Business Insider reports: "FBI director Christopher Wray reiterated a commonly held view on Tuesday that China is seeking to become a global superpower through unconventional means — but framed the threat China poses to the US as not just a governmental one, but as a societal one, too. Speaking before the Senate Intelligence Committee alongside the heads of other US intelligence agencies, Wray told Senators that China is using a host of methods to undermine American military, economic, cultural, and informational power across the globe that rely on more than just China's state institutions. "One of the things we're trying to do is view the China threat as not just a whole of government threat, but a whole of society threat on their end," Wray said, "and I think it's going to take a whole-of-society response by us." Director of National Intelligence Dan Coats expressed a similar sentiment after Sen.

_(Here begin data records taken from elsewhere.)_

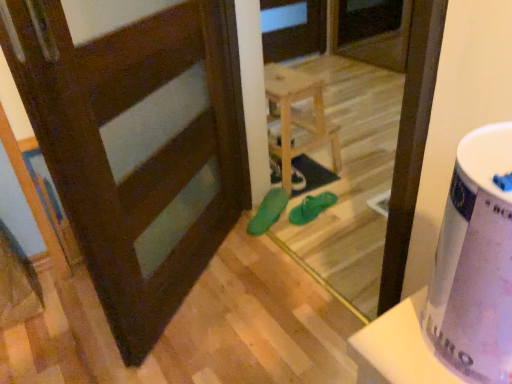 Question: Is green rubber flip-flops at center, which is counted as the 2th footwear, starting from the left, looking in the opposite direction of matte green shoe at center?

Choices:
 (A) yes
 (B) no

Answer: (B)

Question: Does green rubber flip-flops at center, which is the first footwear from right to left, lie behind matte green shoe at center?

Choices:
 (A) yes
 (B) no

Answer: (B)

Question: Is green rubber flip-flops at center, which is counted as the 2th footwear, starting from the left, positioned beyond the bounds of matte green shoe at center?

Choices:
 (A) no
 (B) yes

Answer: (B)

Question: Is green rubber flip-flops at center, which is the first footwear from right to left, far away from matte green shoe at center?

Choices:
 (A) yes
 (B) no

Answer: (B)

Question: Can you confirm if green rubber flip-flops at center, which is the first footwear from right to left, is positioned to the right of matte green shoe at center?

Choices:
 (A) yes
 (B) no

Answer: (A)

Question: Is matte green shoe at center a part of green rubber flip-flops at center, which is the first footwear from right to left?

Choices:
 (A) no
 (B) yes

Answer: (A)

Question: Does green rubber sandals at center, marked as the second footwear in a right-to-left arrangement, have a lesser height compared to green rubber sandals at center?

Choices:
 (A) no
 (B) yes

Answer: (B)

Question: Is green rubber sandals at center, marked as the second footwear in a right-to-left arrangement, not near green rubber sandals at center?

Choices:
 (A) yes
 (B) no

Answer: (B)

Question: Is green rubber sandals at center, arranged as the 1th footwear when viewed from the left, not inside green rubber sandals at center?

Choices:
 (A) yes
 (B) no

Answer: (B)

Question: Is green rubber sandals at center, arranged as the 1th footwear when viewed from the left, bigger than green rubber sandals at center?

Choices:
 (A) yes
 (B) no

Answer: (B)

Question: Is green rubber sandals at center, marked as the second footwear in a right-to-left arrangement, behind green rubber sandals at center?

Choices:
 (A) no
 (B) yes

Answer: (B)

Question: From the image's perspective, is green rubber sandals at center, marked as the second footwear in a right-to-left arrangement, located beneath green rubber sandals at center?

Choices:
 (A) yes
 (B) no

Answer: (A)

Question: Can you confirm if green rubber sandals at center, arranged as the 1th footwear when viewed from the left, is wider than light wood stool at center?

Choices:
 (A) no
 (B) yes

Answer: (A) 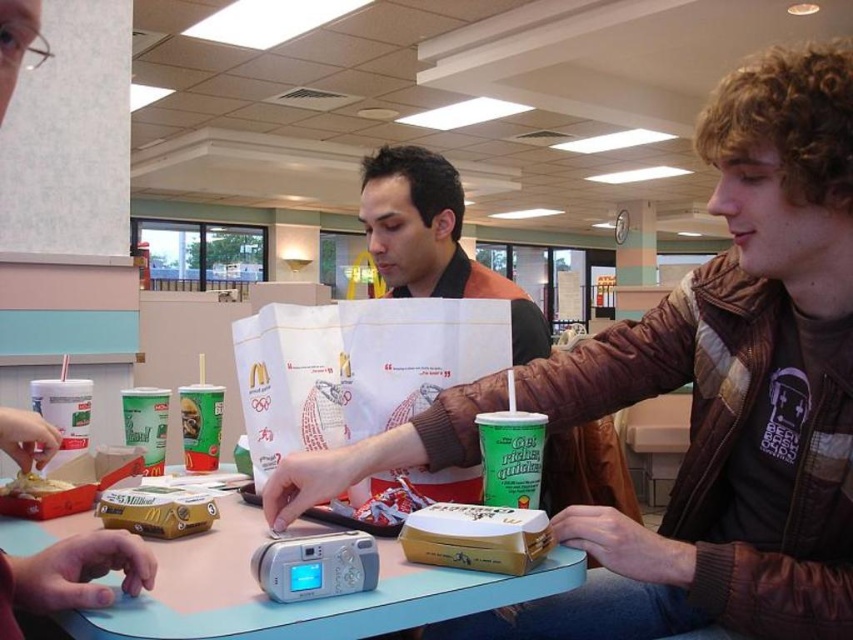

Marco Rubio asked him about China's plans to overtake the US as the world's supreme world power. "There is no question that what you have just articulated is what's happening with China," Coats said. "They're doing it in a very smart way; they're doing it in a very effective way; they are looking beyond their own region." Coats said multiple agencies are conducting "intensive studies" to understand the ways China is looking to carry out its global agenda."
CBS News reports: "Beijing has no idea why the U.S. harbors such a "feeling of insecurity," a Chinese spokesman said Wednesday, responding to an American government report singling out China as among the countries posing the greatest cyber threats. The U.S. remains the world's top major power, with "unparalleled" military strength, foreign ministry spokesman Geng Shuang told reporters at a regularly scheduled news briefing. "I do not know where the severe feeling of insecurity in the United States came from," Geng said. "But I want to emphasize that in this world there is no such thing as absolute security. One country's security can't be put before another country's security. We hope the U.S. will discard the zero-sum mindset, stop viewing big power relationship from the perspective of confrontation, follow the trend of times of peaceful development and work with Russia and China to jointly ensure the world peace and stability." The U.S. report also listed Russia, Iran and North Korea as posing major cyber threats. National Intelligence Director Dan Coats said Tuesday that the U.S. must craft responses to minimize attacks. U.S. officials have accused China -- including its military -- of operating a sweeping hacking operation targeting the Pentagon, defense contractors and other targets. In addition to stealing secrets and intellectual property, the operations could also be used to attack the U.S. financial system, power grid and other critical infrastructure in the event of a conflict."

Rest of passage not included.